Compromises function: Stretching exercises should be approached with caution if they compromise an individual’s function or performance in daily activities. While stretching aims to improve flexibility and range of motion, it should not impede an individual’s ability to carry out their functional tasks effectively and safely. If stretching excessively restricts muscle strength, stability, or coordination, it may hinder functional movements and compromise overall function. In occupational therapy, if a client experiences a significant decrease in functional abilities or experiences difficulty performing specific work-related tasks after stretching exercises, modifications or alternative approaches would be explored to ensure that the stretching routine does not compromise their occupational performance.

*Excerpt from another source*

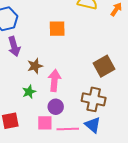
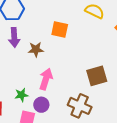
brown star: (35, 66) -> (36, 49), moved
green star: (29, 92) -> (21, 95), moved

In summary, there are various situations in which stretching exercises may be contraindicated within the context of occupational therapy. These include recent fractures that are still healing, acute inflammation, active infections, tissue trauma such as hematomas, pain with joint movement, the presence of a bony block limiting joint motion, joint hypermobility, stretching leading to joint instability, or compromising an individual’s functional abilities. In each case, stretching exercises may hinder the healing process, exacerbate symptoms, spread infections, cause further tissue damage, increase pain, or compromise joint stability and functional performance. It is important for occupational therapists to carefully assess individual circumstances and consult with healthcare professionals to determine appropriate interventions and alternatives that align with the client’s specific needs and goals.


The considerations regarding stretching exercises and contraindications mentioned earlier can also apply to yoga practice. While yoga incorporates various stretching poses and movements, it is important to approach yoga with mindfulness and adapt the practice to individual circumstances.


Johnson, J. (2012). Therapeutic stretching. Human Kinetics.

Kisner, C., Colby, L. A., & Borstad, J. (2017). Therapeutic exercise: foundations and techniques. Fa Davis.